Biznes Fakty
Bitcoinowy przekręt: 11 lat za kratami dla Chinki, królowej krypto.
Brytyjski wymiar sprawiedliwości orzekł we wtorek wyrok dla 47-letniej Chinki, Zhimin Qian, skazując ją na karę pozbawienia wolności w wymiarze 11 lat i 8 miesięcy za zawłaszczenie 61 tys. bitcoinów, których obecna wartość przekracza 5 mld funtów. W toku czteroletniego procederu kobieta, nazywana „królową kryptowalut”, dopuściła się oszustwa na szkodę ponad 128 tys. osób.
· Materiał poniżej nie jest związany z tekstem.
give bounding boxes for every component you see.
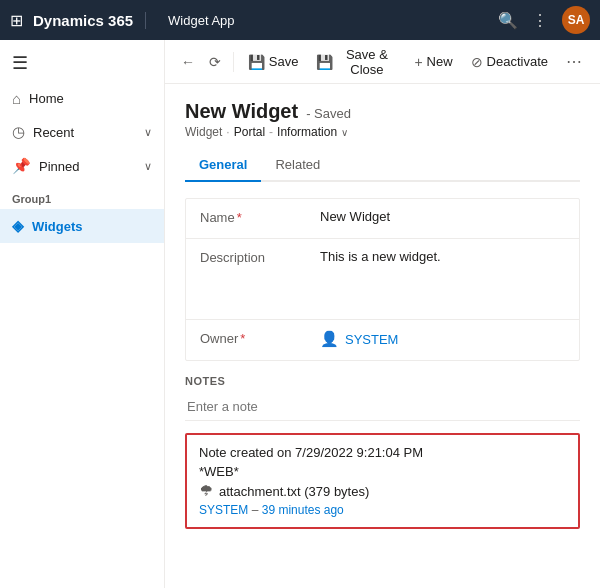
required-indicator: * bbox=[240, 331, 245, 346]
save-close-icon: 💾 bbox=[316, 54, 333, 70]
sidebar-item-pinned[interactable]: 📌 Pinned ∨ bbox=[0, 149, 164, 183]
field-owner-value[interactable]: 👤 SYSTEM bbox=[320, 330, 398, 348]
deactivate-icon: ⊘ bbox=[471, 54, 483, 70]
back-button[interactable]: ← bbox=[175, 48, 201, 76]
note-attachment: 🌩 attachment.txt (379 bytes) bbox=[199, 483, 566, 499]
note-web: *WEB* bbox=[199, 464, 566, 479]
widgets-icon: ◈ bbox=[12, 217, 24, 235]
breadcrumb-sep2: - bbox=[269, 125, 273, 139]
more-options-icon[interactable]: ⋮ bbox=[532, 11, 548, 30]
notes-section: NOTES Note created on 7/29/2022 9:21:04 … bbox=[185, 375, 580, 529]
deactivate-button[interactable]: ⊘ Deactivate bbox=[463, 48, 556, 76]
sidebar-item-widgets-label: Widgets bbox=[32, 219, 82, 234]
divider bbox=[233, 52, 234, 72]
avatar[interactable]: SA bbox=[562, 6, 590, 34]
chevron-down-icon: ∨ bbox=[144, 126, 152, 139]
app-title: Dynamics 365 bbox=[33, 12, 146, 29]
sidebar-item-pinned-label: Pinned bbox=[39, 159, 79, 174]
note-date: Note created on 7/29/2022 9:21:04 PM bbox=[199, 445, 566, 460]
field-description-value[interactable]: This is a new widget. bbox=[320, 249, 565, 309]
breadcrumb-dropdown-icon[interactable]: ∨ bbox=[341, 127, 348, 138]
tabs: General Related bbox=[185, 149, 580, 182]
attachment-text[interactable]: attachment.txt (379 bytes) bbox=[219, 484, 369, 499]
required-indicator: * bbox=[237, 210, 242, 225]
grid-icon[interactable]: ⊞ bbox=[10, 11, 23, 30]
save-button[interactable]: 💾 Save bbox=[240, 48, 307, 76]
breadcrumb-part3: Information bbox=[277, 125, 337, 139]
note-time[interactable]: 39 minutes ago bbox=[262, 503, 344, 517]
search-icon[interactable]: 🔍 bbox=[498, 11, 518, 30]
field-name-row: Name* New Widget bbox=[186, 199, 579, 239]
owner-name: SYSTEM bbox=[345, 332, 398, 347]
field-owner-row: Owner* 👤 SYSTEM bbox=[186, 320, 579, 360]
content-area: ← ⟳ 💾 Save 💾 Save & Close + New ⊘ Deacti… bbox=[165, 40, 600, 588]
form-title-row: New Widget - Saved bbox=[185, 100, 580, 123]
note-card: Note created on 7/29/2022 9:21:04 PM *WE… bbox=[185, 433, 580, 529]
new-label: New bbox=[427, 54, 453, 69]
main-layout: ☰ ⌂ Home ◷ Recent ∨ 📌 Pinned ∨ Group1 ◈ … bbox=[0, 40, 600, 588]
save-label: Save bbox=[269, 54, 299, 69]
note-footer: SYSTEM – 39 minutes ago bbox=[199, 503, 566, 517]
sidebar-group-label: Group1 bbox=[0, 183, 164, 209]
notes-input[interactable] bbox=[185, 393, 580, 421]
deactivate-label: Deactivate bbox=[487, 54, 548, 69]
command-bar: ← ⟳ 💾 Save 💾 Save & Close + New ⊘ Deacti… bbox=[165, 40, 600, 84]
form-title: New Widget bbox=[185, 100, 298, 123]
person-icon: 👤 bbox=[320, 330, 339, 348]
form-section: Name* New Widget Description This is a n… bbox=[185, 198, 580, 361]
sidebar-item-widgets[interactable]: ◈ Widgets bbox=[0, 209, 164, 243]
note-time-separator: – bbox=[252, 503, 262, 517]
sidebar-item-home[interactable]: ⌂ Home bbox=[0, 82, 164, 115]
new-icon: + bbox=[414, 54, 422, 70]
refresh-button[interactable]: ⟳ bbox=[203, 48, 227, 76]
chevron-down-icon: ∨ bbox=[144, 160, 152, 173]
field-name-label: Name* bbox=[200, 209, 320, 225]
pin-icon: 📌 bbox=[12, 157, 31, 175]
save-close-button[interactable]: 💾 Save & Close bbox=[308, 41, 404, 83]
field-description-row: Description This is a new widget. bbox=[186, 239, 579, 320]
field-owner-label: Owner* bbox=[200, 330, 320, 346]
home-icon: ⌂ bbox=[12, 90, 21, 107]
recent-icon: ◷ bbox=[12, 123, 25, 141]
hamburger-icon[interactable]: ☰ bbox=[0, 44, 164, 82]
notes-header: NOTES bbox=[185, 375, 580, 387]
breadcrumb-sep1: · bbox=[226, 125, 229, 139]
more-commands-button[interactable]: ⋯ bbox=[558, 46, 590, 77]
breadcrumb: Widget · Portal - Information ∨ bbox=[185, 125, 580, 139]
save-close-label: Save & Close bbox=[337, 47, 396, 77]
form-saved-status: - Saved bbox=[306, 106, 351, 121]
tab-general[interactable]: General bbox=[185, 149, 261, 182]
field-description-label: Description bbox=[200, 249, 320, 265]
save-icon: 💾 bbox=[248, 54, 265, 70]
form-area: New Widget - Saved Widget · Portal - Inf… bbox=[165, 84, 600, 588]
breadcrumb-part1: Widget bbox=[185, 125, 222, 139]
sidebar: ☰ ⌂ Home ◷ Recent ∨ 📌 Pinned ∨ Group1 ◈ … bbox=[0, 40, 165, 588]
note-author[interactable]: SYSTEM bbox=[199, 503, 248, 517]
top-bar-right: 🔍 ⋮ SA bbox=[498, 6, 590, 34]
breadcrumb-part2: Portal bbox=[234, 125, 265, 139]
new-button[interactable]: + New bbox=[406, 48, 460, 76]
sidebar-item-recent-label: Recent bbox=[33, 125, 74, 140]
sidebar-item-home-label: Home bbox=[29, 91, 64, 106]
app-name: Widget App bbox=[156, 13, 235, 28]
field-name-value[interactable]: New Widget bbox=[320, 209, 565, 224]
tab-related[interactable]: Related bbox=[261, 149, 334, 182]
sidebar-item-recent[interactable]: ◷ Recent ∨ bbox=[0, 115, 164, 149]
attachment-icon: 🌩 bbox=[199, 483, 213, 499]
top-bar: ⊞ Dynamics 365 Widget App 🔍 ⋮ SA bbox=[0, 0, 600, 40]
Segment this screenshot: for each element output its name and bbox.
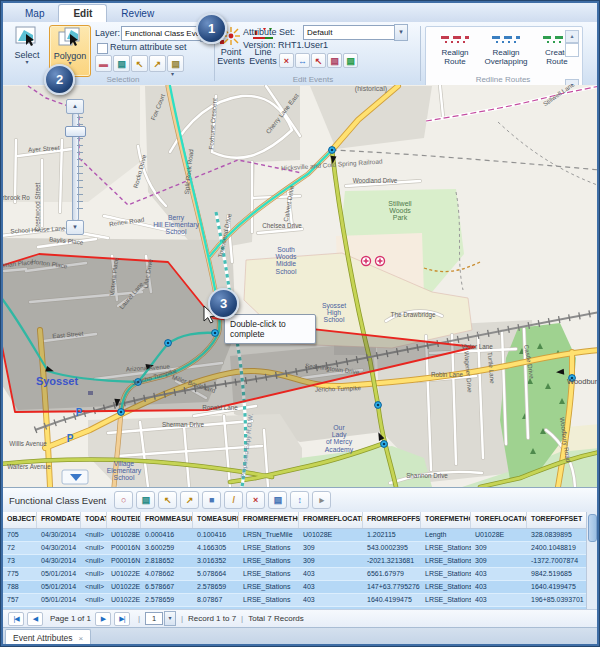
- next-page-button[interactable]: ▶: [95, 612, 111, 626]
- selection-table-icon[interactable]: ▤: [113, 55, 130, 72]
- chevron-down-icon: ▾: [25, 60, 28, 64]
- map-label: The Drawbridge: [391, 311, 436, 319]
- tab-review[interactable]: Review: [107, 5, 168, 22]
- delete-record-icon[interactable]: ×: [246, 491, 265, 509]
- column-header[interactable]: TOREFLOCATION: [471, 512, 527, 528]
- table-row[interactable]: 78805/01/2014<null>U01022E6.5786672.5786…: [3, 581, 597, 594]
- selectable-layers-icon[interactable]: ▤: [167, 55, 184, 72]
- table-cell: 403: [471, 581, 527, 593]
- select-by-location-icon[interactable]: ↗: [149, 55, 166, 72]
- table-cell: 4.166305: [193, 542, 239, 554]
- map-label: Walters Avenue: [7, 463, 51, 470]
- attribute-table-icon[interactable]: ▤: [136, 491, 155, 509]
- page-number-input[interactable]: 1: [145, 612, 163, 625]
- clear-selection-icon[interactable]: ▬: [95, 55, 112, 72]
- zoom-handle[interactable]: [65, 126, 86, 137]
- scrollbar-thumb[interactable]: [565, 43, 579, 57]
- table-cell: 196+85.0393701: [527, 594, 587, 606]
- redline-button[interactable]: Realign Route: [430, 33, 480, 66]
- table-row[interactable]: 70504/30/2014<null>U01028E0.0004160.1004…: [3, 529, 597, 542]
- table-cell: <null>: [81, 581, 107, 593]
- tab-event-attributes[interactable]: Event Attributes ×: [5, 629, 91, 646]
- table-cell: LRSE_Stations: [239, 555, 299, 567]
- export-records-icon[interactable]: ▸: [312, 491, 331, 509]
- map-label: Woodbury: [567, 377, 600, 386]
- table-cell: LRSE_Stations: [421, 542, 471, 554]
- panel-title: Functional Class Event: [9, 495, 106, 506]
- event-results-panel: Functional Class Event ○ ▤ ↖ ↗ ■ / × ▤ ↕…: [3, 487, 597, 645]
- redline-group-label: Redline Routes: [443, 75, 563, 84]
- table-cell: 3.016352: [193, 555, 239, 567]
- grid-scrollbar-thumb[interactable]: [588, 514, 597, 542]
- attribute-grid-icon[interactable]: ▤: [343, 53, 358, 68]
- attribute-set-select[interactable]: Default: [303, 25, 396, 40]
- column-header[interactable]: FROMREFMETHOD: [239, 512, 299, 528]
- event-grid: OBJECTIDFROMDATETODATEROUTEIDFROMMEASURE…: [3, 512, 597, 609]
- table-cell: 1640.4199475: [527, 581, 587, 593]
- column-header[interactable]: TOREFMETHOD: [421, 512, 471, 528]
- tab-edit[interactable]: Edit: [58, 4, 107, 22]
- layer-select[interactable]: Functional Class Event: [121, 26, 204, 41]
- attribute-set-arrow[interactable]: ▾: [394, 24, 408, 41]
- column-header[interactable]: FROMDATE: [37, 512, 81, 528]
- clear-results-icon[interactable]: ○: [114, 491, 133, 509]
- table-cell: 05/01/2014: [37, 568, 81, 580]
- column-header[interactable]: FROMMEASURE: [141, 512, 193, 528]
- panel-header: Functional Class Event ○ ▤ ↖ ↗ ■ / × ▤ ↕…: [3, 488, 597, 513]
- tab-map[interactable]: Map: [11, 5, 58, 22]
- prev-page-button[interactable]: ◀: [27, 612, 43, 626]
- select-by-attribute-icon[interactable]: ↖: [131, 55, 148, 72]
- save-results-icon[interactable]: ■: [202, 491, 221, 509]
- grid-scrollbar[interactable]: [586, 512, 597, 609]
- scroll-up-icon[interactable]: ▴: [565, 30, 579, 43]
- edit-record-icon[interactable]: /: [224, 491, 243, 509]
- event-table-icon[interactable]: ▤: [327, 53, 342, 68]
- table-cell: 0.000416: [141, 529, 193, 541]
- column-header[interactable]: FROMREFLOCATION: [299, 512, 363, 528]
- page-number-dropdown[interactable]: ▾: [164, 611, 176, 626]
- zoom-in-button[interactable]: ▲: [66, 99, 84, 114]
- ribbon-toolbar: Select ▾ Polygon ▾ Layer: Functional Cla…: [3, 22, 597, 85]
- table-cell: U01028E: [471, 529, 527, 541]
- table-row[interactable]: 75705/01/2014<null>U01022E2.5786598.0786…: [3, 594, 597, 607]
- close-tab-icon[interactable]: ×: [79, 634, 84, 643]
- column-header[interactable]: ROUTEID: [107, 512, 141, 528]
- event-editor-window: MapEditReview Select ▾ Polygon ▾ Layer: …: [0, 0, 600, 647]
- grid-header-row: OBJECTIDFROMDATETODATEROUTEIDFROMMEASURE…: [3, 512, 597, 529]
- merge-events-icon[interactable]: ↔: [295, 53, 310, 68]
- table-row[interactable]: 77505/01/2014<null>U01022E4.0786625.0786…: [3, 568, 597, 581]
- zoom-out-button[interactable]: ▼: [66, 220, 84, 235]
- sort-records-icon[interactable]: ↕: [290, 491, 309, 509]
- map-label: Crestwood Street: [34, 182, 41, 231]
- column-header[interactable]: FROMREFOFFSET: [363, 512, 421, 528]
- map-label: Shannon Drive: [406, 472, 448, 479]
- column-header[interactable]: OBJECTID: [3, 512, 37, 528]
- map-label: Norbrook Ro: [0, 194, 30, 201]
- zoom-slider: ▲ ▼: [64, 99, 85, 233]
- column-header[interactable]: TOMEASURE: [193, 512, 239, 528]
- select-event-icon[interactable]: ↖: [311, 53, 326, 68]
- column-header[interactable]: TODATE: [81, 512, 107, 528]
- dashed-route-icon: [441, 36, 469, 39]
- first-page-button[interactable]: |◀: [8, 612, 24, 626]
- table-cell: 403: [471, 568, 527, 580]
- redline-button[interactable]: Realign Overlapping: [481, 33, 531, 66]
- table-row[interactable]: 7304/30/2014<null>P00016N2.8186523.01635…: [3, 555, 597, 568]
- select-button[interactable]: Select ▾: [8, 25, 46, 75]
- map-canvas[interactable]: P P SyossetWoodbury(historical)Hicksvill…: [0, 85, 600, 487]
- remove-from-selection-icon[interactable]: ↗: [180, 491, 199, 509]
- column-header[interactable]: TOREFOFFSET: [527, 512, 587, 528]
- select-icon: [14, 25, 40, 49]
- ribbon-tab-bar: MapEditReview: [3, 2, 597, 23]
- pagination-bar: |◀ ◀ Page 1 of 1 ▶ ▶| | 1 ▾ | Record 1 t…: [3, 609, 597, 627]
- table-cell: 1.202115: [363, 529, 421, 541]
- field-view-icon[interactable]: ▤: [268, 491, 287, 509]
- table-cell: LRSE_Stations: [239, 581, 299, 593]
- table-row[interactable]: 7204/30/2014<null>P00016N3.6002594.16630…: [3, 542, 597, 555]
- return-attribute-set-checkbox[interactable]: [97, 43, 108, 54]
- add-to-selection-icon[interactable]: ↖: [158, 491, 177, 509]
- last-page-button[interactable]: ▶|: [114, 612, 130, 626]
- split-event-icon[interactable]: ×: [279, 53, 294, 68]
- polygon-select-icon: [57, 26, 83, 50]
- panel-collapse-control[interactable]: [62, 470, 88, 484]
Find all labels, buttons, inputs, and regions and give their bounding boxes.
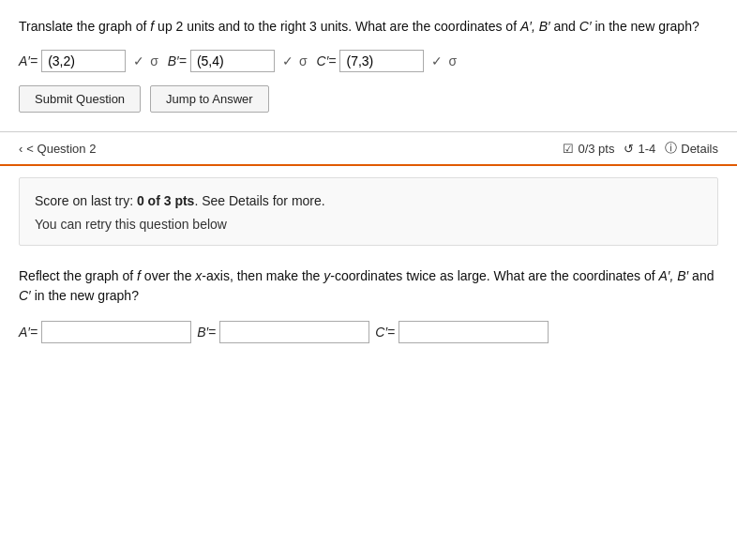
question-nav-row: ‹ < Question 2 ☑ 0/3 pts ↺ 1-4 ⓘ Details — [0, 132, 737, 166]
retry-text: 1-4 — [638, 142, 655, 156]
a-prime-check-icon: ✓ — [133, 53, 144, 68]
retry-badge: ↺ 1-4 — [624, 142, 655, 156]
bottom-a-prime-input[interactable] — [41, 321, 191, 343]
question-nav-label[interactable]: < Question 2 — [26, 142, 96, 156]
bottom-b-prime-input[interactable] — [219, 321, 369, 343]
score-box: Score on last try: 0 of 3 pts. See Detai… — [19, 177, 718, 246]
bottom-answer-row: A′= B′= C′= — [19, 321, 718, 343]
submit-question-button[interactable]: Submit Question — [19, 85, 141, 113]
retry-icon: ↺ — [624, 142, 634, 156]
a-prime-group: A′= ✓ σ — [19, 50, 158, 72]
a-prime-label: A′= — [19, 53, 38, 68]
info-icon: ⓘ — [665, 140, 677, 157]
bottom-b-prime-label: B′= — [197, 325, 216, 340]
a-prime-input[interactable] — [41, 50, 126, 72]
checkbox-icon: ☑ — [563, 142, 574, 156]
bottom-a-prime-label: A′= — [19, 325, 38, 340]
bottom-question-text: Reflect the graph of f over the x-axis, … — [19, 266, 718, 306]
details-badge[interactable]: ⓘ Details — [665, 140, 718, 157]
bottom-c-prime-group: C′= — [375, 321, 549, 343]
b-prime-input[interactable] — [190, 50, 275, 72]
bottom-a-prime-group: A′= — [19, 321, 191, 343]
b-prime-check-icon: ✓ — [282, 53, 293, 68]
chevron-left-icon: ‹ — [19, 142, 23, 156]
b-prime-group: B′= ✓ σ — [168, 50, 308, 72]
c-prime-check-icon: ✓ — [431, 53, 443, 68]
question-nav-left[interactable]: ‹ < Question 2 — [19, 142, 96, 156]
top-question-text: Translate the graph of f up 2 units and … — [19, 17, 718, 37]
b-prime-label: B′= — [168, 53, 187, 68]
score-box-line1: Score on last try: 0 of 3 pts. See Detai… — [35, 191, 702, 211]
c-prime-group: C′= ✓ σ — [317, 50, 458, 72]
c-prime-sigma-icon[interactable]: σ — [448, 53, 457, 68]
bottom-b-prime-group: B′= — [197, 321, 369, 343]
details-text[interactable]: Details — [681, 142, 718, 156]
bottom-section: Reflect the graph of f over the x-axis, … — [0, 257, 737, 362]
bottom-c-prime-label: C′= — [375, 325, 395, 340]
score-text: 0/3 pts — [578, 142, 614, 156]
c-prime-input[interactable] — [339, 50, 424, 72]
bottom-c-prime-input[interactable] — [399, 321, 549, 343]
top-section: Translate the graph of f up 2 units and … — [0, 0, 737, 131]
b-prime-sigma-icon[interactable]: σ — [299, 53, 308, 68]
score-box-line2: You can retry this question below — [35, 217, 702, 232]
score-badge: ☑ 0/3 pts — [563, 142, 614, 156]
buttons-row: Submit Question Jump to Answer — [19, 85, 718, 113]
jump-to-answer-button[interactable]: Jump to Answer — [150, 85, 269, 113]
a-prime-sigma-icon[interactable]: σ — [150, 53, 158, 68]
question-nav-right: ☑ 0/3 pts ↺ 1-4 ⓘ Details — [563, 140, 718, 157]
answer-row: A′= ✓ σ B′= ✓ σ C′= ✓ σ — [19, 50, 718, 72]
score-bold: 0 of 3 pts — [137, 193, 194, 208]
c-prime-label: C′= — [317, 53, 337, 68]
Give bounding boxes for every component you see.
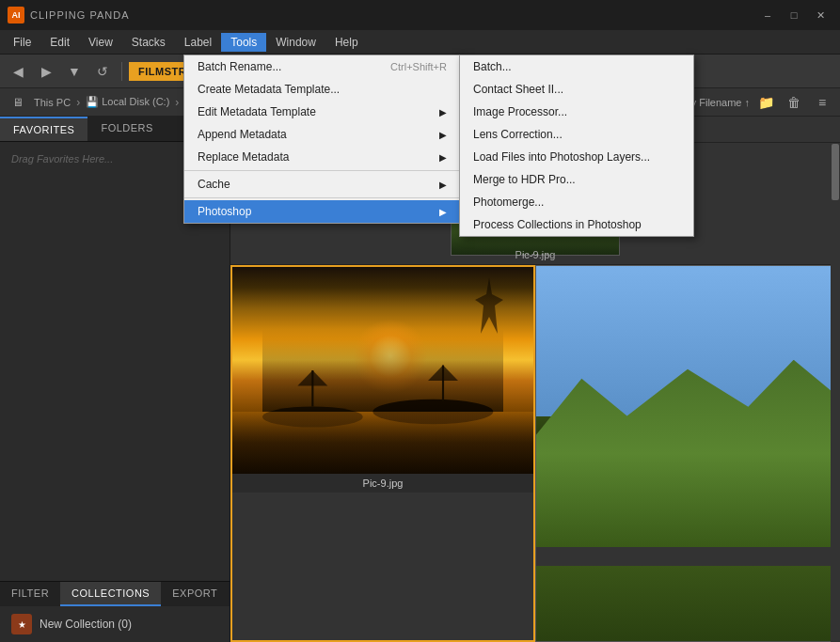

Obywatelka Chin była odpowiedzialna za oszustwo na dużą skalę, realizowane w latach 2014-17 na obszarze jej kraju. Miała ona nakłonić setki tysięcy Chińczyków do ulokowania środków w jej firmie, która rzekomo opracowywała nowatorskie produkty technologiczne związane ze zdrowiem, a także zajmowała się kopaniem kryptowalut. W toku dochodzenia stróże prawa stwierdzili, że kobieta sprzeniewierzyła środki finansowe.
Zhimin, wykorzystując podrobione papiery, opuściła kraj i dotarła do Zjednoczonego Królestwa, gdzie usiłowała uprawomocnić pieniądze pochodzące z działalności przestępczej, nabywając nieruchomości.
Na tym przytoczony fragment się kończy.